Если ты не видел первый день революции в маленьком городке, где все знают всех и всегда знали, ты не видел ничего. В тот день большинство людей, стоявших в двойной шеренге, пересекавшей площадь, были в обычной одежде, той, в которой они работали в поле, потому что в город им пришлось отправиться спешно, но некоторые, не зная, как следует одеться для первого дня движения, надели свои воскресные, праздничные костюмы и теперь, глядя на других, в том числе тех, которые брали казармы и на которых была старая затрепанная одежда, чувствовали себя неловко из-за того, что вырядились не к месту. Но и снять свои парадные пиджаки они не решались, боясь потерять, или что какой-нибудь бездельник украдет их, поэтому так и стояли, обливаясь по́том на солнцепеке, и ждали, когда все начнется.

Потом подул ветер, и сухая пыль, оттого что люди ходили по площади или топтались на месте, поднялась в воздух; один из мужчин в темно-синем воскресном пиджаке закричал: «Agua! Agua!», и тамошний служитель, который всегда по утрам поливал площадь, развернул свой шланг и начал сбивать пыль струей воды, двигаясь от края площади к центру. Обе шеренги отпрянули назад, чтобы дать ему смыть пыль в середине; служитель водил шлангом по широкой дуге, вода блестела на солнце, а люди стояли поодаль, опершись на свои цепы, стрекала или белые деревянные вилы, и наблюдали, как вода под напором смывает пыль. После того как площадь была смочена, пыль улеглась и дышать стало легче, люди снова выстроились в две шеренги, и кто-то из крестьян крикнул:

«Ну и где там эти фашисты? Когда уже хоть один выйдет из исповедальни?»

Пабло с порога Ayuntamiento крикнул в ответ: «Скоро! Скоро первый выйдет!» Голос у него был хриплый, потому что он накричался во время атаки на казармы и надышался дыма.

«Чего они там тянут?» – спросил кто-то.

«Грехов много, никак замолить не могут», – ответил Пабло.

«Ну да, их же там целых два десятка», – сказал кто-то, а другой добавил: «Больше», а еще кто-то подхватил: «Да, на двадцать человек прилично грехов наберется». А какой-то рассудительный сказал: «Так-то оно так, только, думаю, уловка это, чтобы время выиграть. В таком положении, как у них сейчас, никаких грехов и не вспомнишь, разве что самые страшные».

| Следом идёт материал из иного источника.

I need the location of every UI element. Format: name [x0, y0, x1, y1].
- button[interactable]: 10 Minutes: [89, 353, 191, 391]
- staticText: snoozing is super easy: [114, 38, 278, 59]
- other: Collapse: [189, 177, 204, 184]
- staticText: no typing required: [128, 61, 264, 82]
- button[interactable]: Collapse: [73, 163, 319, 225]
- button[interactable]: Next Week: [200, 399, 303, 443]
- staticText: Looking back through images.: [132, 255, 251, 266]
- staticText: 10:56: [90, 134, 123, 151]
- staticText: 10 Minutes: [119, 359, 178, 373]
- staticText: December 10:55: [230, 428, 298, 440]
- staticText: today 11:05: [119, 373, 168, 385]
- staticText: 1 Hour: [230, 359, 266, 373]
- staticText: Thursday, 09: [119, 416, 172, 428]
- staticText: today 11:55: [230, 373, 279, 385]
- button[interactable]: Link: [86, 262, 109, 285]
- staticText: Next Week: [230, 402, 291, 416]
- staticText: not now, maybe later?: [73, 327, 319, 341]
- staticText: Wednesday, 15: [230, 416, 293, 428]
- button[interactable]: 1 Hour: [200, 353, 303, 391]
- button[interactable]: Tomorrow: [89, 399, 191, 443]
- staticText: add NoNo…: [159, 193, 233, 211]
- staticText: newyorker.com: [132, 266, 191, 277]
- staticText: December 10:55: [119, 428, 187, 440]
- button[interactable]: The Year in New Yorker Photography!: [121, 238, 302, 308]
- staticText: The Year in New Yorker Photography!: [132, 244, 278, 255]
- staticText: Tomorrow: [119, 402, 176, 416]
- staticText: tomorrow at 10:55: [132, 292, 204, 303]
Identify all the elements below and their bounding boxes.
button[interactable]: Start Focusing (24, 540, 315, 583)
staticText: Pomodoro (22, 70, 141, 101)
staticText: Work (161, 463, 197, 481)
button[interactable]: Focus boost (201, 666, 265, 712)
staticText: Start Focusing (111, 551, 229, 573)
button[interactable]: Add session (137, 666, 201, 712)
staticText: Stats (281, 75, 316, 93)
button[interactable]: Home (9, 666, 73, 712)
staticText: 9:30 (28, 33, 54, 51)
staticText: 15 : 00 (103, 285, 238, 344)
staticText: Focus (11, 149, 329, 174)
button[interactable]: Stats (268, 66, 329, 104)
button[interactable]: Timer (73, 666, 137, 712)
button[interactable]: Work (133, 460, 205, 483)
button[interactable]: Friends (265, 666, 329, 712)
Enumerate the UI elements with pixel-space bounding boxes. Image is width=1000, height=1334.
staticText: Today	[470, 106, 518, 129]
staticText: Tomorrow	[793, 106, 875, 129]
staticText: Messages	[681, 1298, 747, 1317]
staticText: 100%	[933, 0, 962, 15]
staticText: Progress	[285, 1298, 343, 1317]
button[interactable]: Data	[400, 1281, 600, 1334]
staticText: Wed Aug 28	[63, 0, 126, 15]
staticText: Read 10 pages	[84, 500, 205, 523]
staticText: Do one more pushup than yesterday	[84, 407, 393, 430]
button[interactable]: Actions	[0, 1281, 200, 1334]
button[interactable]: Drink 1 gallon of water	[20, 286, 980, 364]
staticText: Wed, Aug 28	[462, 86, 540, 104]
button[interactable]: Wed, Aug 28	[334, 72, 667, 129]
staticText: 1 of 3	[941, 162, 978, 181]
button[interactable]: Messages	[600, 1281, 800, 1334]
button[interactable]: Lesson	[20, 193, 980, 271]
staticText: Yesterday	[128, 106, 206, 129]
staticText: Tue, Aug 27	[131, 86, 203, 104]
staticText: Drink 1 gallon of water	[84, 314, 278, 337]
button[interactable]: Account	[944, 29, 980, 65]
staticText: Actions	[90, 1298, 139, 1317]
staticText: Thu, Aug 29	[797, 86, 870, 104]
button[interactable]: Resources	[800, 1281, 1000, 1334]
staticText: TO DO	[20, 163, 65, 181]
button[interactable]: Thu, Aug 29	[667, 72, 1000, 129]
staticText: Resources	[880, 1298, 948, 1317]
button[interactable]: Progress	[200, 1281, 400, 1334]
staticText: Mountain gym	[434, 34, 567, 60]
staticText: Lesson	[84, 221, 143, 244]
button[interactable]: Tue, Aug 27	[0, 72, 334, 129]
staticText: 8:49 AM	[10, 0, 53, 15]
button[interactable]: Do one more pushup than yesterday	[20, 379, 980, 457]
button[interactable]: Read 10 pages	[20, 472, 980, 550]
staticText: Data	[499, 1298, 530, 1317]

«Ты уж потерпи: чтобы больше двадцати человек покаялись даже в самых страшных грехах, время нужно».

«Потерпеть я могу, – сказал рассудительный, – только лучше бы уж поскорей с этим покончить. И для них, и для нас лучше. Июль на дворе, работы по горло. Сжать-то мы сжали, но не обмолотили еще. Не время пока для ярмарок и праздников».

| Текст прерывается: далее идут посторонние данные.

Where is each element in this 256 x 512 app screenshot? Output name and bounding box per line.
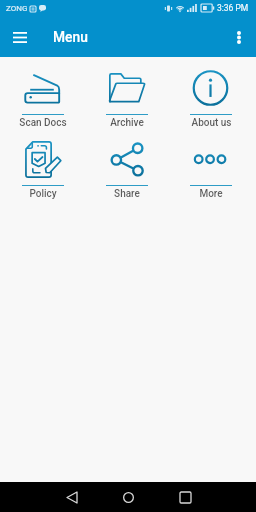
button[interactable]: Back bbox=[43, 482, 100, 512]
staticText: More bbox=[199, 188, 223, 200]
button[interactable]: More bbox=[169, 139, 253, 210]
staticText: Menu bbox=[53, 29, 88, 45]
button[interactable]: About us bbox=[169, 68, 253, 139]
staticText: Policy bbox=[29, 188, 57, 200]
staticText: Share bbox=[114, 188, 140, 200]
button[interactable]: Policy bbox=[0, 139, 85, 210]
staticText: ZONG bbox=[6, 4, 28, 13]
button[interactable]: Recent apps bbox=[157, 482, 214, 512]
button[interactable]: More options bbox=[226, 24, 252, 50]
staticText: About us bbox=[191, 117, 232, 129]
button[interactable]: Open navigation drawer bbox=[6, 23, 34, 51]
button[interactable]: Home bbox=[100, 482, 157, 512]
staticText: Scan Docs bbox=[19, 117, 67, 129]
staticText: 3:36 PM bbox=[217, 3, 249, 13]
staticText: Archive bbox=[110, 117, 144, 129]
button[interactable]: Archive bbox=[85, 68, 169, 139]
button[interactable]: Scan Docs bbox=[0, 68, 85, 139]
button[interactable]: Share bbox=[85, 139, 169, 210]
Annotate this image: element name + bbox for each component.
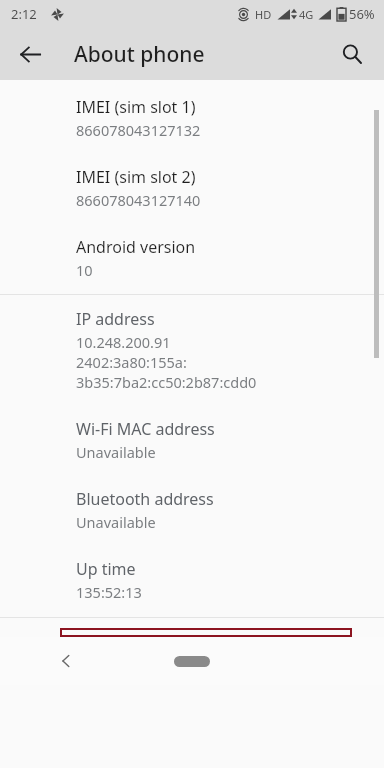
staticText: IMEI (sim slot 1) <box>76 96 196 118</box>
staticText: HD <box>255 7 272 22</box>
staticText: Unavailable <box>76 512 156 532</box>
staticText: 3b35:7ba2:cc50:2b87:cdd0 <box>76 372 257 392</box>
button[interactable]: Back <box>6 30 54 78</box>
staticText: 866078043127140 <box>76 190 201 210</box>
staticText: 135:52:13 <box>76 582 142 602</box>
button[interactable]: Wi-Fi MAC address <box>0 405 384 475</box>
staticText: 10.248.200.91 <box>76 332 171 352</box>
staticText: 10 <box>76 260 93 280</box>
button[interactable]: Back <box>48 643 84 679</box>
staticText: 4G <box>299 7 314 22</box>
staticText: 2:12 <box>11 5 37 23</box>
staticText: IMEI (sim slot 2) <box>76 166 196 188</box>
staticText: Wi-Fi MAC address <box>76 418 215 440</box>
button[interactable]: IP address <box>0 295 384 405</box>
staticText: About phone <box>74 40 205 69</box>
button[interactable]: Home <box>169 647 215 675</box>
staticText: 56% <box>349 5 375 23</box>
button[interactable]: Android version <box>0 223 384 293</box>
staticText: Up time <box>76 558 136 580</box>
staticText: Bluetooth address <box>76 488 214 510</box>
button[interactable]: IMEI (sim slot 1) <box>0 83 384 153</box>
button[interactable]: Bluetooth address <box>0 475 384 545</box>
button[interactable]: Search <box>328 30 376 78</box>
button[interactable]: Up time <box>0 545 384 615</box>
button[interactable]: IMEI (sim slot 2) <box>0 153 384 223</box>
staticText: 2402:3a80:155a: <box>76 352 187 372</box>
staticText: Android version <box>76 236 196 258</box>
button[interactable]: Build number <box>60 628 352 637</box>
staticText: 866078043127132 <box>76 120 201 140</box>
staticText: Unavailable <box>76 442 156 462</box>
staticText: IP address <box>76 308 155 330</box>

«А все ж праздник сегодня будет, – возразил ему кто-то. – Праздник Свободы, потому что с этого дня, когда не станет тех, кто там, внутри, город и земля будут нашими».

«Уж мы сегодня фашистов-то пообмолотим, – подхватил кто-то, – и выколотим из этой мякины свободу для нашего pueblo».

«Но чтобы заслужить ее, надо все сделать по уму, – сказал кто-то. – Пилар, когда у нас будет общее собрание?»

«Как только покончим с этим, – ответила я. – Вот прямо здесь, в Ayuntamiento».

На мне шутки ради была форменная лакированная треуголка гражданского гвардейца, пистолет заткнут за веревку, которой я была подпоясана, так, что дуло торчало из-под нее, я придерживала предохранитель большим пальцем, а для виду жала на курок. Когда я напяливала на голову треуголку, мне казалось, что это очень смешно, хоть потом я и пожалела, что вместо шапки не прихватила у гвардейца кобуру. Но кто-то из мужчин, стоявших в шеренге, сказал мне: «Пилар, дочка, по-моему, негоже тебе носить эту шапку. У нас теперь больше нет никакой guardia civile». – «Ну, тогда я ее снимаю», – ответила я. И сняла. «Отдай ее мне, – сказал он. – Надо, чтобы и духу ее не осталось».

Мы стояли на дальнем конце площади, там, где аллея тянется вдоль обрыва над рекой; он взял у меня шапку и, размахнувшись, швырнул ее с обрыва так, как пастух швыряет подобранный с земли камень в отбившегося быка, чтобы загнать его в стадо. Она долго планировала в воздухе, становясь все меньше и меньше, посверкивая на солнце своей лакированной кожей и постепенно опускаясь к воде. Я отвернулась и посмотрела на площадь: у всех окон и на всех балконах толпились люди, двойная шеренга мужчин тянулась от обрыва до самого входа в Ayuntamiento, а там, перед окнами, роился народ и стоял гул множества голосов, и вдруг поверх него я услышала крик, и кто-то сказал: «Вот, первый выходит». Это был дон Бенито Гарсия, мэр. С непокрытой головой, он медленно вышел из дверей и спустился с крыльца – и ничего не произошло; он двинулся сквозь строй мужчин с цепами – и ничего не произошло. Миновал первых двух, четырех, восьмерых, десятерых – и ничего не произошло; он шел сквозь этот строй с высоко поднятой головой, его пухлое лицо было серым, взгляд устремлен перед собой, поступь ровная, лишь раз или два он быстро посмотрел по сторонам. И ничего не происходило.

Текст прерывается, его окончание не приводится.